A tiny town in regional Queensland, Australia, is fighting off a horde of kangaroos, with locals saying there are simply “too many to count.”
Maaroom, perched just south of Hervey Bay, is home to just 219 people — and a seemingly endless population of kangaroos.
Residents say they have been walking around with sticks to fend off the feisty marsupials, who they fear will pounce on unsuspecting victims.
“They’re constantly hopping around the park in between caravans,” Caravan Park manager Karen Sutcliffe told the ABC. “People are walking around with a big stick now. I‘ve been wanting to go fishing for an afternoon but I won’t do that, just in case a kangaroo gets me.”
“They‘re just so quick you don’t know where they are,” Sutcliffe said.

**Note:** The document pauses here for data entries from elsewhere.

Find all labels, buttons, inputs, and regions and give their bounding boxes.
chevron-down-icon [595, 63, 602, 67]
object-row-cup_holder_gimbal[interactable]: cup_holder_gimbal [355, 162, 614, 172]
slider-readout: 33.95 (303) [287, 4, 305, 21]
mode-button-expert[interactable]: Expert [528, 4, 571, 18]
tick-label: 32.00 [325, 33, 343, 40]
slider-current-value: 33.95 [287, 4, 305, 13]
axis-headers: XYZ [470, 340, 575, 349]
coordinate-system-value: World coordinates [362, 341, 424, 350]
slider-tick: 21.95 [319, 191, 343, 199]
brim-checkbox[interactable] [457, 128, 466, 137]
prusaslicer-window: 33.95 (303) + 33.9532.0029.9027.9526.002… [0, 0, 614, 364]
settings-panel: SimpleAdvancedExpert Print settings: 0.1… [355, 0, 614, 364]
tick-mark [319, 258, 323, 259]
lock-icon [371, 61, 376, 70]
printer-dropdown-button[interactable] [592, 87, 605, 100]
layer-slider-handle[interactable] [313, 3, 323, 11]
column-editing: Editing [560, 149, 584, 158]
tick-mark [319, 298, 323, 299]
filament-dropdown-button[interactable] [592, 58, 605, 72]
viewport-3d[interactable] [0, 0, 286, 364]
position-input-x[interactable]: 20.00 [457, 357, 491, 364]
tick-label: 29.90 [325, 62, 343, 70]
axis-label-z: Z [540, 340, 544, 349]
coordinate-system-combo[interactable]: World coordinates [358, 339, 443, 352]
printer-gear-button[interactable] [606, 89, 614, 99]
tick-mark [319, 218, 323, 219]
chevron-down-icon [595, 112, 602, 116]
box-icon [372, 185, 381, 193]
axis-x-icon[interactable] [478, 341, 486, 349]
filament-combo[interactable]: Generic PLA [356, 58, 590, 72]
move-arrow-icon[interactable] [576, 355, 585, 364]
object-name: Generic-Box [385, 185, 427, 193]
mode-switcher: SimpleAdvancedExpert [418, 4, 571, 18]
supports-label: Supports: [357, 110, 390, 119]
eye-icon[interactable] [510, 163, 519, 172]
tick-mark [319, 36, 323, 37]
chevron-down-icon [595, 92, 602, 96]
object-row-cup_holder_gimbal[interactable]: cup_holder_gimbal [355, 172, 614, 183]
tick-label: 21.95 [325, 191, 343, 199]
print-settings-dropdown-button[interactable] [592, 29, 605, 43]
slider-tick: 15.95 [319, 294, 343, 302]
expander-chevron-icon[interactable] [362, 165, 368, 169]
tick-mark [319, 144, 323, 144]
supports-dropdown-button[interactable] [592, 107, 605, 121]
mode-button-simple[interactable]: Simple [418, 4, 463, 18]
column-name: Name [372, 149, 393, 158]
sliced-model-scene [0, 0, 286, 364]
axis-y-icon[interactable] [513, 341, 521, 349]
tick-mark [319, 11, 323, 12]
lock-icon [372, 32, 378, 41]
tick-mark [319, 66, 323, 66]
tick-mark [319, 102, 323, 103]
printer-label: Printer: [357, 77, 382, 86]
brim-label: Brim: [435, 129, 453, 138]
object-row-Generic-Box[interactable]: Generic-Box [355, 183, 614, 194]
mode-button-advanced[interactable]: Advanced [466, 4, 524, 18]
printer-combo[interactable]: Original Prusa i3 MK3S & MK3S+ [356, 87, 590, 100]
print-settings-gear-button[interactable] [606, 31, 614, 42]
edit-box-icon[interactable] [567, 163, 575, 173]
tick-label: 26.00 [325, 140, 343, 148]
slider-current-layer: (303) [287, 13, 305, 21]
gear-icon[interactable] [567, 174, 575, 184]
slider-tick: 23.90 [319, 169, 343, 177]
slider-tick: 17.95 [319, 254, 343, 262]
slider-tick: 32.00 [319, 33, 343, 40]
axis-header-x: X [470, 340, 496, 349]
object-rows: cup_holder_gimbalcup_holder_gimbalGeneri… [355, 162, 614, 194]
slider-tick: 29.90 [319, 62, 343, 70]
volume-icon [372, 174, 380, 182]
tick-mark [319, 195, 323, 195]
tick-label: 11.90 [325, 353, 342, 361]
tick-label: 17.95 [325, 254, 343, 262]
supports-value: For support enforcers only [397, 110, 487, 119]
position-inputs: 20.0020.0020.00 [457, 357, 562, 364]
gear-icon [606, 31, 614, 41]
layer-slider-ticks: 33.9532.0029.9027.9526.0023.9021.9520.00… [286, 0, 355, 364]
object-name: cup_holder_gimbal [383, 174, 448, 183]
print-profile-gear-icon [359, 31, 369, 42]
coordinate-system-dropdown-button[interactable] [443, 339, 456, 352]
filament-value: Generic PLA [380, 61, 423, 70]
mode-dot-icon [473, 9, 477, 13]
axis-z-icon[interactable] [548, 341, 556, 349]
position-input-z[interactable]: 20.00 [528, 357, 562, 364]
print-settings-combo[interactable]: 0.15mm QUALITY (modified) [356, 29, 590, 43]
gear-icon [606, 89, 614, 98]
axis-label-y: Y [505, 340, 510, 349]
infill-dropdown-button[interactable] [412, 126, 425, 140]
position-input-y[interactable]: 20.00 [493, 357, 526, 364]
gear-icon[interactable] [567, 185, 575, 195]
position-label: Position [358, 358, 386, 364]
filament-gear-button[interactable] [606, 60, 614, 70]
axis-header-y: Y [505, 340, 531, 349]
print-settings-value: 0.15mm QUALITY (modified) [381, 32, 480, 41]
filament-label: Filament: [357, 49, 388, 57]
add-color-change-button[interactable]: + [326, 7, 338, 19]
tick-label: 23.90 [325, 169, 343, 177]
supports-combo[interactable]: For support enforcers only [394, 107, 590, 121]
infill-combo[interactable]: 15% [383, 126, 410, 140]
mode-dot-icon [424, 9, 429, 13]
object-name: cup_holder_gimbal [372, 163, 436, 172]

Local Mark Sidaway said the recent spout of torrential rain had ballooned the kangaroo population in the region.
“The last couple of years we‘ve had La Niña where we get a lot more rain and conditions are conducive to grass growing and we all manage our lawns very well,” he said.

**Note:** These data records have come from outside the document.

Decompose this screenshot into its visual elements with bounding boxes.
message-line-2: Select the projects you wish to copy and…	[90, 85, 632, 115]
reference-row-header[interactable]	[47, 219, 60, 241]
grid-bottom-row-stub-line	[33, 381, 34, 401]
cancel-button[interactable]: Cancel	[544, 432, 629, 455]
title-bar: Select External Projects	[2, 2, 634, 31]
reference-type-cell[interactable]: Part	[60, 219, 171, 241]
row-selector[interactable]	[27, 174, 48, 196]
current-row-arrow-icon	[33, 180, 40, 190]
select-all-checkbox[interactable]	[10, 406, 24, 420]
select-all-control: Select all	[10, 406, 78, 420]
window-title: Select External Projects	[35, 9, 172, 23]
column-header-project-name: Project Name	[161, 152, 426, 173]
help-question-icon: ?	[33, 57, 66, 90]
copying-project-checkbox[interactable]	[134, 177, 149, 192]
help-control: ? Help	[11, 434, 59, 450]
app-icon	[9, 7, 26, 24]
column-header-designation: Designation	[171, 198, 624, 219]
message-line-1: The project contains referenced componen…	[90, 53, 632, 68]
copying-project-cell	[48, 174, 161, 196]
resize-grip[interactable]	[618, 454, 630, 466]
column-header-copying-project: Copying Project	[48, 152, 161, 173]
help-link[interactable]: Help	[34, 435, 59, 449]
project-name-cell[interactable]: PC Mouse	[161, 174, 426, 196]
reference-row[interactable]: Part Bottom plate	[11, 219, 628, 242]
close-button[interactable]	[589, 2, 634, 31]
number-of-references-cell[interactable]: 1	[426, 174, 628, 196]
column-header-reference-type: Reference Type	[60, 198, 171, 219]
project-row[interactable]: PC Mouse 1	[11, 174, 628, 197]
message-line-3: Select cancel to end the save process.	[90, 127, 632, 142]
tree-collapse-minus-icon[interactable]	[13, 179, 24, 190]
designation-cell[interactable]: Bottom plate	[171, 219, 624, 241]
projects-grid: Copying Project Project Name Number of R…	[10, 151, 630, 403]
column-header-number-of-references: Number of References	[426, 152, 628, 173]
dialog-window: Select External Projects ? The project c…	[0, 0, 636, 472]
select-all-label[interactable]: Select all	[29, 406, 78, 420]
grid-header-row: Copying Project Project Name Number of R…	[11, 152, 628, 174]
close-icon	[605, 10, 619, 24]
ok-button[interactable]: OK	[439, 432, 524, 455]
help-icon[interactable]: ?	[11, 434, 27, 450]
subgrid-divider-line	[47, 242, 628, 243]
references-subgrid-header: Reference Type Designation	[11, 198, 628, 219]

“Some people are very good mowers and they keep it shorter, which means fewer kangaroos in your yard, and if you don‘t mow as regularly, you’re going to get big herds coming into your yard.”
“They‘ve multiplied because we have provided a Sizzler smorgasbord for them. Hopefully, people get the message and stop mistreating them, and maybe the other person walking down the street doesn‘t get belted,” said Sidaway.

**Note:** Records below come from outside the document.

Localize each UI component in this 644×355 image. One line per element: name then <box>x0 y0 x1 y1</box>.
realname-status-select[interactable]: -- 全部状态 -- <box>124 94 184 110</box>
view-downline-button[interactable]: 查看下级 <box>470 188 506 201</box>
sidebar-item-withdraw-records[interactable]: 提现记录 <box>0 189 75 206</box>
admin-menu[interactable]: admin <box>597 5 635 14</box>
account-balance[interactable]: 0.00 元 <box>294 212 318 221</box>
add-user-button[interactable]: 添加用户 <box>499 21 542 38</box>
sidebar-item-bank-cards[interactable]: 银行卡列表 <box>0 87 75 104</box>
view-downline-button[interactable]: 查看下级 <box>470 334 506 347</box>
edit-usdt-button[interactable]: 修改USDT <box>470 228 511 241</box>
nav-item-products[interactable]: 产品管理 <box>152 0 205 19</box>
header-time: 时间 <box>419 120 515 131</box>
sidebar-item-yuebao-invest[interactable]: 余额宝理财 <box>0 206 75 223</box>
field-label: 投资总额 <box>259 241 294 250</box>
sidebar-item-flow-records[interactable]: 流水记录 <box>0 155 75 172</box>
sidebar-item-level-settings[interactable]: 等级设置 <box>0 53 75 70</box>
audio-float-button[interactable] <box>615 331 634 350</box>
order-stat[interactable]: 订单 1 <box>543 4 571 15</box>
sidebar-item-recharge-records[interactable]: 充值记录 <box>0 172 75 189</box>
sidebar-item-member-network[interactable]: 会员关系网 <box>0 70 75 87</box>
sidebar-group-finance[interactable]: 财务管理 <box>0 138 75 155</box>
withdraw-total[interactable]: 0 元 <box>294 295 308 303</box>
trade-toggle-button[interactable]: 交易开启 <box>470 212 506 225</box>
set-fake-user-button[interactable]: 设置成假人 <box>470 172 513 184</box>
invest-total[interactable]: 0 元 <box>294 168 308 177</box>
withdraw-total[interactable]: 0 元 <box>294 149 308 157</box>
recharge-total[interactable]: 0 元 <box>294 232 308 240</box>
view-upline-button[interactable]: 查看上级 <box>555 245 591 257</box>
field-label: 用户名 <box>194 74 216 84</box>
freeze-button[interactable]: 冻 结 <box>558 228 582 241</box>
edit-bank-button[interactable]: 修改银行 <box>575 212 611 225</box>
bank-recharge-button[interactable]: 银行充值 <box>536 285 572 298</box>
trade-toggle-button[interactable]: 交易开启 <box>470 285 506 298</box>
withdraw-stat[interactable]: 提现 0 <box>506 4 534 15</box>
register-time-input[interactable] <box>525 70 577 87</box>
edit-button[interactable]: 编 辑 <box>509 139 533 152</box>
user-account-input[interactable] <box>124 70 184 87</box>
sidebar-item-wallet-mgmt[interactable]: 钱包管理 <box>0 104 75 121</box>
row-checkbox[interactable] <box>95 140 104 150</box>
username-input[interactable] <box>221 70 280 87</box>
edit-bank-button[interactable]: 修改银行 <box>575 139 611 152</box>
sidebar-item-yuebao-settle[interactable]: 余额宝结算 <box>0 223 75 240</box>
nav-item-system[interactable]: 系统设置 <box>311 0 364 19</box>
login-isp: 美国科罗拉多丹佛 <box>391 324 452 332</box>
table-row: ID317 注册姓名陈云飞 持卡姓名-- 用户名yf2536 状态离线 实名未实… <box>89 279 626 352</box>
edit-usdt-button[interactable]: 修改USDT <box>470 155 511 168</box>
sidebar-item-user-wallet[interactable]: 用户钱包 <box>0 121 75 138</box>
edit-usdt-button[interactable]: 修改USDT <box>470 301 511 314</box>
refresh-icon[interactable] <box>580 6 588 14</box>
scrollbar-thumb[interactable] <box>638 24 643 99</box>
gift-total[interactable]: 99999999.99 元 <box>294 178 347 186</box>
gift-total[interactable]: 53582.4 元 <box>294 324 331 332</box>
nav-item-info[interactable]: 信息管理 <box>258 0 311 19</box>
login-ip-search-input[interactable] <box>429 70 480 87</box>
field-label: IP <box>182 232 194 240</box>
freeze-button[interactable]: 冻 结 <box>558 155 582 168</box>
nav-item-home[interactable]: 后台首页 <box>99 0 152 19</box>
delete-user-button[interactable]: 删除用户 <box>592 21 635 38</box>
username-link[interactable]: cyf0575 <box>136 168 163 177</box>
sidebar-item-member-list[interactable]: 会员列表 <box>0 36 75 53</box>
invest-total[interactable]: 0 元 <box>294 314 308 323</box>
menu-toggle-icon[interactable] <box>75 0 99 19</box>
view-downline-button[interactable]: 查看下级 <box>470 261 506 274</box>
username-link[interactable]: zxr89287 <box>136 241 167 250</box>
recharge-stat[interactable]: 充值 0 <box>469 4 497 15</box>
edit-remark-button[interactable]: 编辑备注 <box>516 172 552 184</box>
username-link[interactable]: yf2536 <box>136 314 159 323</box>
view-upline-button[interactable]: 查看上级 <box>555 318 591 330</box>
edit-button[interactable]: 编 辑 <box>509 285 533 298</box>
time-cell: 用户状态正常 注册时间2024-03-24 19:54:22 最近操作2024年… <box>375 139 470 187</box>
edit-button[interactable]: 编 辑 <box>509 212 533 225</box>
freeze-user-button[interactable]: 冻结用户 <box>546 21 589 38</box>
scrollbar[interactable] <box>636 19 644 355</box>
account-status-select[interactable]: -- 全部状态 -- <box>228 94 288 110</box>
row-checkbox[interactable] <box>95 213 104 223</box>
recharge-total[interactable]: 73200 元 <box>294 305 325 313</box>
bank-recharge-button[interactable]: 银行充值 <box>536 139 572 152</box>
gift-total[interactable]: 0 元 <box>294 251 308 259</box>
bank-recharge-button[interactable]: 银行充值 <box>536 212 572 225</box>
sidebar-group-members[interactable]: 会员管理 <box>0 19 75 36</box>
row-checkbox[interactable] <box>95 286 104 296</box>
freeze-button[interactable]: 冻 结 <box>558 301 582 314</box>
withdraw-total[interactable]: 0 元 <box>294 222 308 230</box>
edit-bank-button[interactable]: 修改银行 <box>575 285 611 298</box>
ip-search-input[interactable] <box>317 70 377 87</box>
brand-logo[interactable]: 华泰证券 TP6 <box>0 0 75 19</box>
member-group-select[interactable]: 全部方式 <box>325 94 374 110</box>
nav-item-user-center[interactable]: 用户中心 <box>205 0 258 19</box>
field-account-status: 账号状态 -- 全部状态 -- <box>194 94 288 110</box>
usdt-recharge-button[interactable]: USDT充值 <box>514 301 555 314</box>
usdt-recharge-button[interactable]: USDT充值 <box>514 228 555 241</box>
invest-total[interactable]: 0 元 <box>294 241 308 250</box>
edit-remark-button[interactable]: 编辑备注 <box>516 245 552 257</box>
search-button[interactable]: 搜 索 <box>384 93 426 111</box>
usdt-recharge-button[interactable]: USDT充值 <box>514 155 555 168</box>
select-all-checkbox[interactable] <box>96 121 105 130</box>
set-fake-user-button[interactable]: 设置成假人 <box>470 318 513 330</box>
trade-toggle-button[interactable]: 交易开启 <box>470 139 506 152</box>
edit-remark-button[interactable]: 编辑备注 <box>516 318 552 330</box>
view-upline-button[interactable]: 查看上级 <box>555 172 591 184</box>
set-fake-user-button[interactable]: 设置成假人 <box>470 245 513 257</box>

DES manager for southern wildlife operations Frank Mills said Maaroom is facing a somewhat unique scenario, revealing a number of attacks had been by female kangaroos which are known to be less aggressive.
“While there actually are quite a few attacks with kangaroos in Queensland, mostly they’re dealing with male kangaroos and it’s usually a territorial or a mating display,” Mr. Mills said. All of these issues have been with female kangaroos with a joey at foot.”
“We‘ve counted more than 60 to 80 kangaroos on any given day within the town itself and the local forests that surround that wouldn’t support that many kangaroos.”
Mr. Mills warned residents against feeding their feisty neighbors.
“This can have a negative effect and actually encourage them to get closer to humans,” he said. “The other thing that we‘ve had reported is that there are other people in the town who are potentially using things like gel blasters to discourage kangaroos.”
“That can have a negative effect on how those animals feel about humans and it may make them more aggressive,” Mills said.